NEP 54 — SIMD infrastructure evolution: adopting Google Highway when moving to C++?#

Author:

Sayed Adel, Jan Wassenberg, Matti Picus, Ralf Gommers, Chris Sidebottom

Status:

Draft

Type:

Standards Track

Created:

2023-07-06

Resolution:

TODO

Abstract#

We are moving the SIMD intrinsic framework, Universal Intrinsics, from C to C++. We have also moved to Meson as the build system. The Google Highway intrinsics project is proposing we use Highway instead of our Universal Intrinsics as described in NEP 38. This is a complex and multi-faceted decision - this NEP is an attempt to describe the trade-offs involved and what would need to be done.

Motivation and Scope#

We want to refactor the C-based Universal Intrinsics (see NEP 38) to C++. This work was ongoing for some time, and Google’s Highway was suggested as an alternative, which was already written in C++ and had support for scalable SVE and other reusable components (such as VQSort).

The move from C to C++ is motivated by (a) code readability and ease of development, (b) the need to add support for sizeless SIMD instructions (e.g., ARM’s SVE, RISC-V’s RVV).

As an example of the readability improvement, here is a typical line of C code from our current C universal intrinsics framework:

// The @name@ is the numpy-specific templating in .c.src files
npyv_@sfx@  a5 = npyv_load_@sfx@(src1 + npyv_nlanes_@sfx@ * 4);

This will change (as implemented in PR gh-21057) to:

auto a5 = Load(src1 + nlanes * 4);

If the above C++ code were to use Highway under the hood it would look quite similar, it uses similarly understandable names as Load for individual portable intrinsics.

The @sfx in the C version above is the template variable for type identifiers, e.g.: #sfx = u8, s8, u16, s16, u32, s32, u64, s64, f32, f64#. Explicit use of bitsize-encoded types like this won’t work for sizeless SIMD instruction sets.
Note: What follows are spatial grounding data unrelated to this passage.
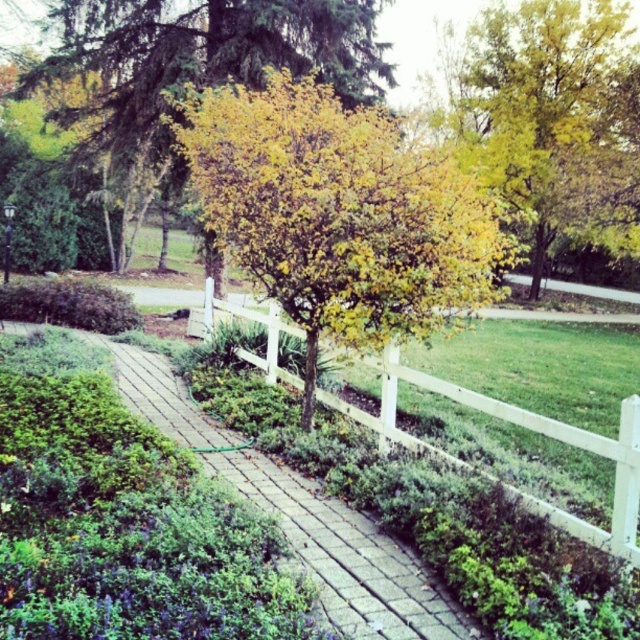 Between yellow-green leaves at upper right and brick paved path at center, which one appears on the left side from the viewer's perspective?

brick paved path at center

Is yellow-green leaves at upper right wider than brick paved path at center?

Yes, yellow-green leaves at upper right is wider than brick paved path at center.

Between point (508, 193) and point (451, 637), which one is positioned behind?

Point (508, 193)

The height and width of the screenshot is (640, 640). In order to click on yellow-green leaves at upper right in this screenshot , I will do tap(538, 104).

Between yellow-green foliage at upper center and yellow-green leaves at upper right, which one appears on the right side from the viewer's perspective?

yellow-green leaves at upper right

Does yellow-green foliage at upper center appear on the left side of yellow-green leaves at upper right?

Correct, you'll find yellow-green foliage at upper center to the left of yellow-green leaves at upper right.

Is point (134, 74) farther from viewer compared to point (577, 195)?

No, it is not.

Where is `yellow-green foliage at upper center`? yellow-green foliage at upper center is located at coordinates (202, 56).

Is yellow-green foliage at center wider than brick paved path at center?

Yes, yellow-green foliage at center is wider than brick paved path at center.

Does yellow-green foliage at center appear on the right side of brick paved path at center?

Incorrect, yellow-green foliage at center is not on the right side of brick paved path at center.

Between point (340, 186) and point (193, 436), which one is positioned in front?

Point (340, 186) is in front.

This screenshot has width=640, height=640. Find the location of `yellow-green foliage at center`. yellow-green foliage at center is located at coordinates (339, 214).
With C++ this is easier to handle; PR gh-21057 shows how and contains more complete examples of what the C++ code will look like.
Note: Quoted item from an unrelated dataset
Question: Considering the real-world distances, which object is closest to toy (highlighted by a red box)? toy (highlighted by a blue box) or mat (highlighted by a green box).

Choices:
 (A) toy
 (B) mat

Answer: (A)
The scope of this NEP includes discussing most relevant aspects of adopting Google Highway to replace our current Universal Intrinsics framework, including but not limited to:

  • Maintainability, domain expertise availability, ease of onboarding new contributor, and other social aspects,

  • Key technical differences and constraints that may impact NumPy’s internal design or performance,

  • Build system related aspects,

  • Release timing related aspects.

Out of scope (at least for now) is revisiting other aspects of our current SIMD support strategy:

  • accuracy vs. performance trade-offs when adding SIMD support to a function

  • use of SVML and x86-simd-sort (and possibly its equivalents for aarch64)

  • pulling in individual bits or algorithms of Highway (as in gh-24018) or SLEEF (as discussed in that same PR)

Usage and Impact#

N/A - there will be no significant user-visible changes.

Backward compatibility#

There will be no changes in user-facing Python or C APIs: all the methods to control compilation and runtime CPU feature selection should remain, although there may be some changes due to moving to C++ without regards to the Highway/Universal Intrinsics choice.

The naming of the CPU features in Highway is different from that of the Universal Intrinsics (see “Supported features/targets” below)

On Windows, MSVC may have to be avoided, as a result of Highway’s use of pragmas which are less well supported by MSVC. This means that we likely have to build our wheels with clang-cl or Mingw-w64. Both of those should work - we merged clang-cl support a while back (see gh-20866), and SciPy builds with Mingw-w64. It may however impact other redistributors or end users who build from source on Windows.

In response to the earlier discussions around this NEP, Highway is now dual-licensed as Apache 2 / BSD-3.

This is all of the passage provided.